Another area of concern is that of judicial discretion. In many implementations of risk assessment algorithms, judges are given the ability to overrule the scoring—combining human prejudice and AI bias to multiply the effect on racial minorities. In Kentucky, expanded judge discretion eliminated the marginal increase in pretrial release seen previously. A 2019 study found that use of this discretion was more commonly used to set cash bail for Black defendants than for White defendants. 4

These concerns are not just theoretical; practical implementation of these algorithms has yielded troubling results. In Lucas County, Ohio, which started using risk assessment algorithms in 2015, pretrial detention rates increased. Fresno County Jail adopted the Virginia Pretrial Risk Assessment and saw that the pretrial jail population increased from 1600 in January 2012 to approximately 2000 two years later. 5 

Aside from an increase in mass incarceration, the overall accuracy of risk assessment predictions is called into question. In Cook County, Illinois, fewer than 1% of people released pretrial were rearrested for a violent crime despite being rated as a high risk of violence by the Assessment. 6

As nearly every sector of our society digitizes, it is worth examining whether algorithms have a place in the criminal justice system. I argue that there should not be a blanket ban on such technology, but instead a step back into the development process to increase transparency and eradicate sources of bias. The objective of removing human judgment from the decision-making process is valid, but the implementation of this goal needs work, as well-developed algorithms can be used successfully. A recent study of New York City found that algorithms could “far outperform judges’ track record”; 42 percent of detainees could be successfully released without increases in failure to appear in court. 7

Algorithms have power, and it is up to us to use that power for good. That begins with increased oversight over their development and use. Developers must seek solutions to eliminate bias and skew in training datasets, coupled with regular evaluations on accuracy. Currently, many PTRA are “black boxes”; information regarding internal software components—such as the weightage of different risk variables—are protected as proprietary trade secrets. This lack of transparency leaves room for concerns about the root of algorithmic decision-making, and thus it is imperative that development is subject to public accountability.

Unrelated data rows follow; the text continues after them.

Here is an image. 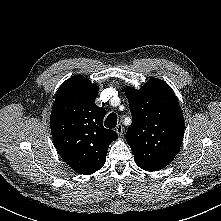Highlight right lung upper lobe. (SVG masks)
Wrapping results in <instances>:
<instances>
[{
  "label": "right lung upper lobe",
  "mask_w": 221,
  "mask_h": 221,
  "mask_svg": "<svg viewBox=\"0 0 221 221\" xmlns=\"http://www.w3.org/2000/svg\"><path fill=\"white\" fill-rule=\"evenodd\" d=\"M98 86L82 75L59 88L50 115L55 147L74 171L93 174L105 164L109 144L117 133L103 127L105 109L95 104Z\"/></svg>",
  "instance_id": "obj_1"
}]
</instances>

Another solution may solve a related issue: a lack of diversity in the tech field. A Columbia University study found that AI bias is not just dependent on datasets, but also on the diversity of data science teams. While individuals of different genders and races tended to be equally biased, homogeneous teams compounded biases. 8 This contrast shows the necessity of increasing access to the tech field among underrepresented minorities; there are direct impacts on larger systems in our society. Beyond hiring diverse programming teams, however, it is also important to seek insight from a broad range of stakeholders—from activists who have lived experiences with incarceration to professionals in the criminal justice system.
Mass incarceration is undoubtedly one of the biggest domestic issues America faces—its impacts bleed over into socioeconomic disparities, public health crises, and more. Kalief Browder’s story is just one of too many. Even a single week in pretrial detention can mean job loss, eviction, loss of child custody, and exacerbation of medical issues. And, the implications of risk assessments are not solely limited to a single instance of pretrial detention; those who are detained are 1.3 times more likely to recidivate. 9 The simple fact that current algorithms exacerbate inequities in our criminal justice system should be enough to make us reconsider their use.